Agents for Managing High-Output Fistulas

Drug

Initial Dose

Maximum Dose

Considerations

Loperamide

2 to 4 mg orally four times daily

4 mg/day four times daily; some patients benefit from up to 32 mg/day

Antimotility agent of choice. Use with caution for doses >16 mg/day due to cardiac risks.

Diphenoxylate-atropine

2.5 mg/0.025 mg (1 tablet) orally four times daily

2 tablets four times daily (20 mg diphenoxylate/0.2 mg atropine per day)

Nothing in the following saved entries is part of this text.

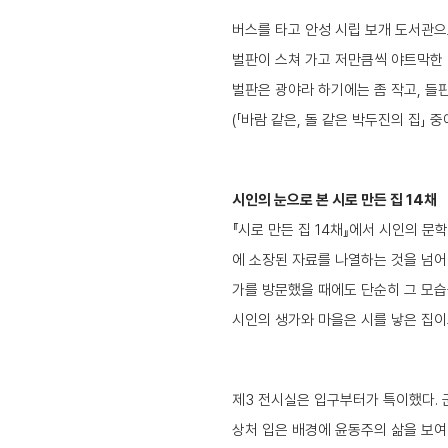
버스를 타고 안성 시립 보개 도서관으
벌판이 스쳐 가고 저만큼씩 야트막한 
벌판은 광야라 하기에는 좀 작고, 들
(「바람 같은, 돌 같은 박두진의 집」 중에
시인의 눈으로 본 시로 만든 집 14채
『시로 만든 집 14채』에서 시인의 문
에 소장된 자료를 나열하는 것을 넘어
가를 방문했을 때에도 단순히 그 모습
시인의 생가와 마을은 시를 낳은 집이
제3 전시실은 입구부터가 특이했다. 
상처 입은 배경에 윤동주의 삶을 보여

Avoid liquid formulation due to sorbitol content.

Pantoprazole

80 mg IV twice daily or 40 mg orally twice daily

80 mg IV twice daily or 40 mg orally twice daily

Discontinue as soon as feasible. Oral formulation may not be adequately absorbed.

Famotidine

20 mg IV or orally twice daily

40 mg IV or orally twice daily

H2RAs are alternatives to high-dose proton pump inhibitors in patients with treatment-refractory hypomagnesemia.

Cimetidine

400 mg orally four times daily

600 mg orally four times daily

H2RAs are alternatives to high-dose proton pump inhibitors in patients with treatment-refractory hypomagnesemia.

Codeine

15 mg orally twice daily

15 mg orally four times daily

May be used as an alternative for patients with insufficient response to loperamide or diphenoxylate. Monitor CNS and respiratory effects.

Octreotide (intermittent)

100 mcg IV or subcutaneously three times daily

150 mcg IV or subcutaneously three times daily

Discontinue if output not decreased after 3 days. Potentially less nausea than continuous infusion.

Octreotide (continuous)

12.5 mcg/hour IV continuous infusion

50 mcg/hour IV continuous infusion

Discontinue if output not decreased after 3 days. Potentially less nausea with continuous infusion.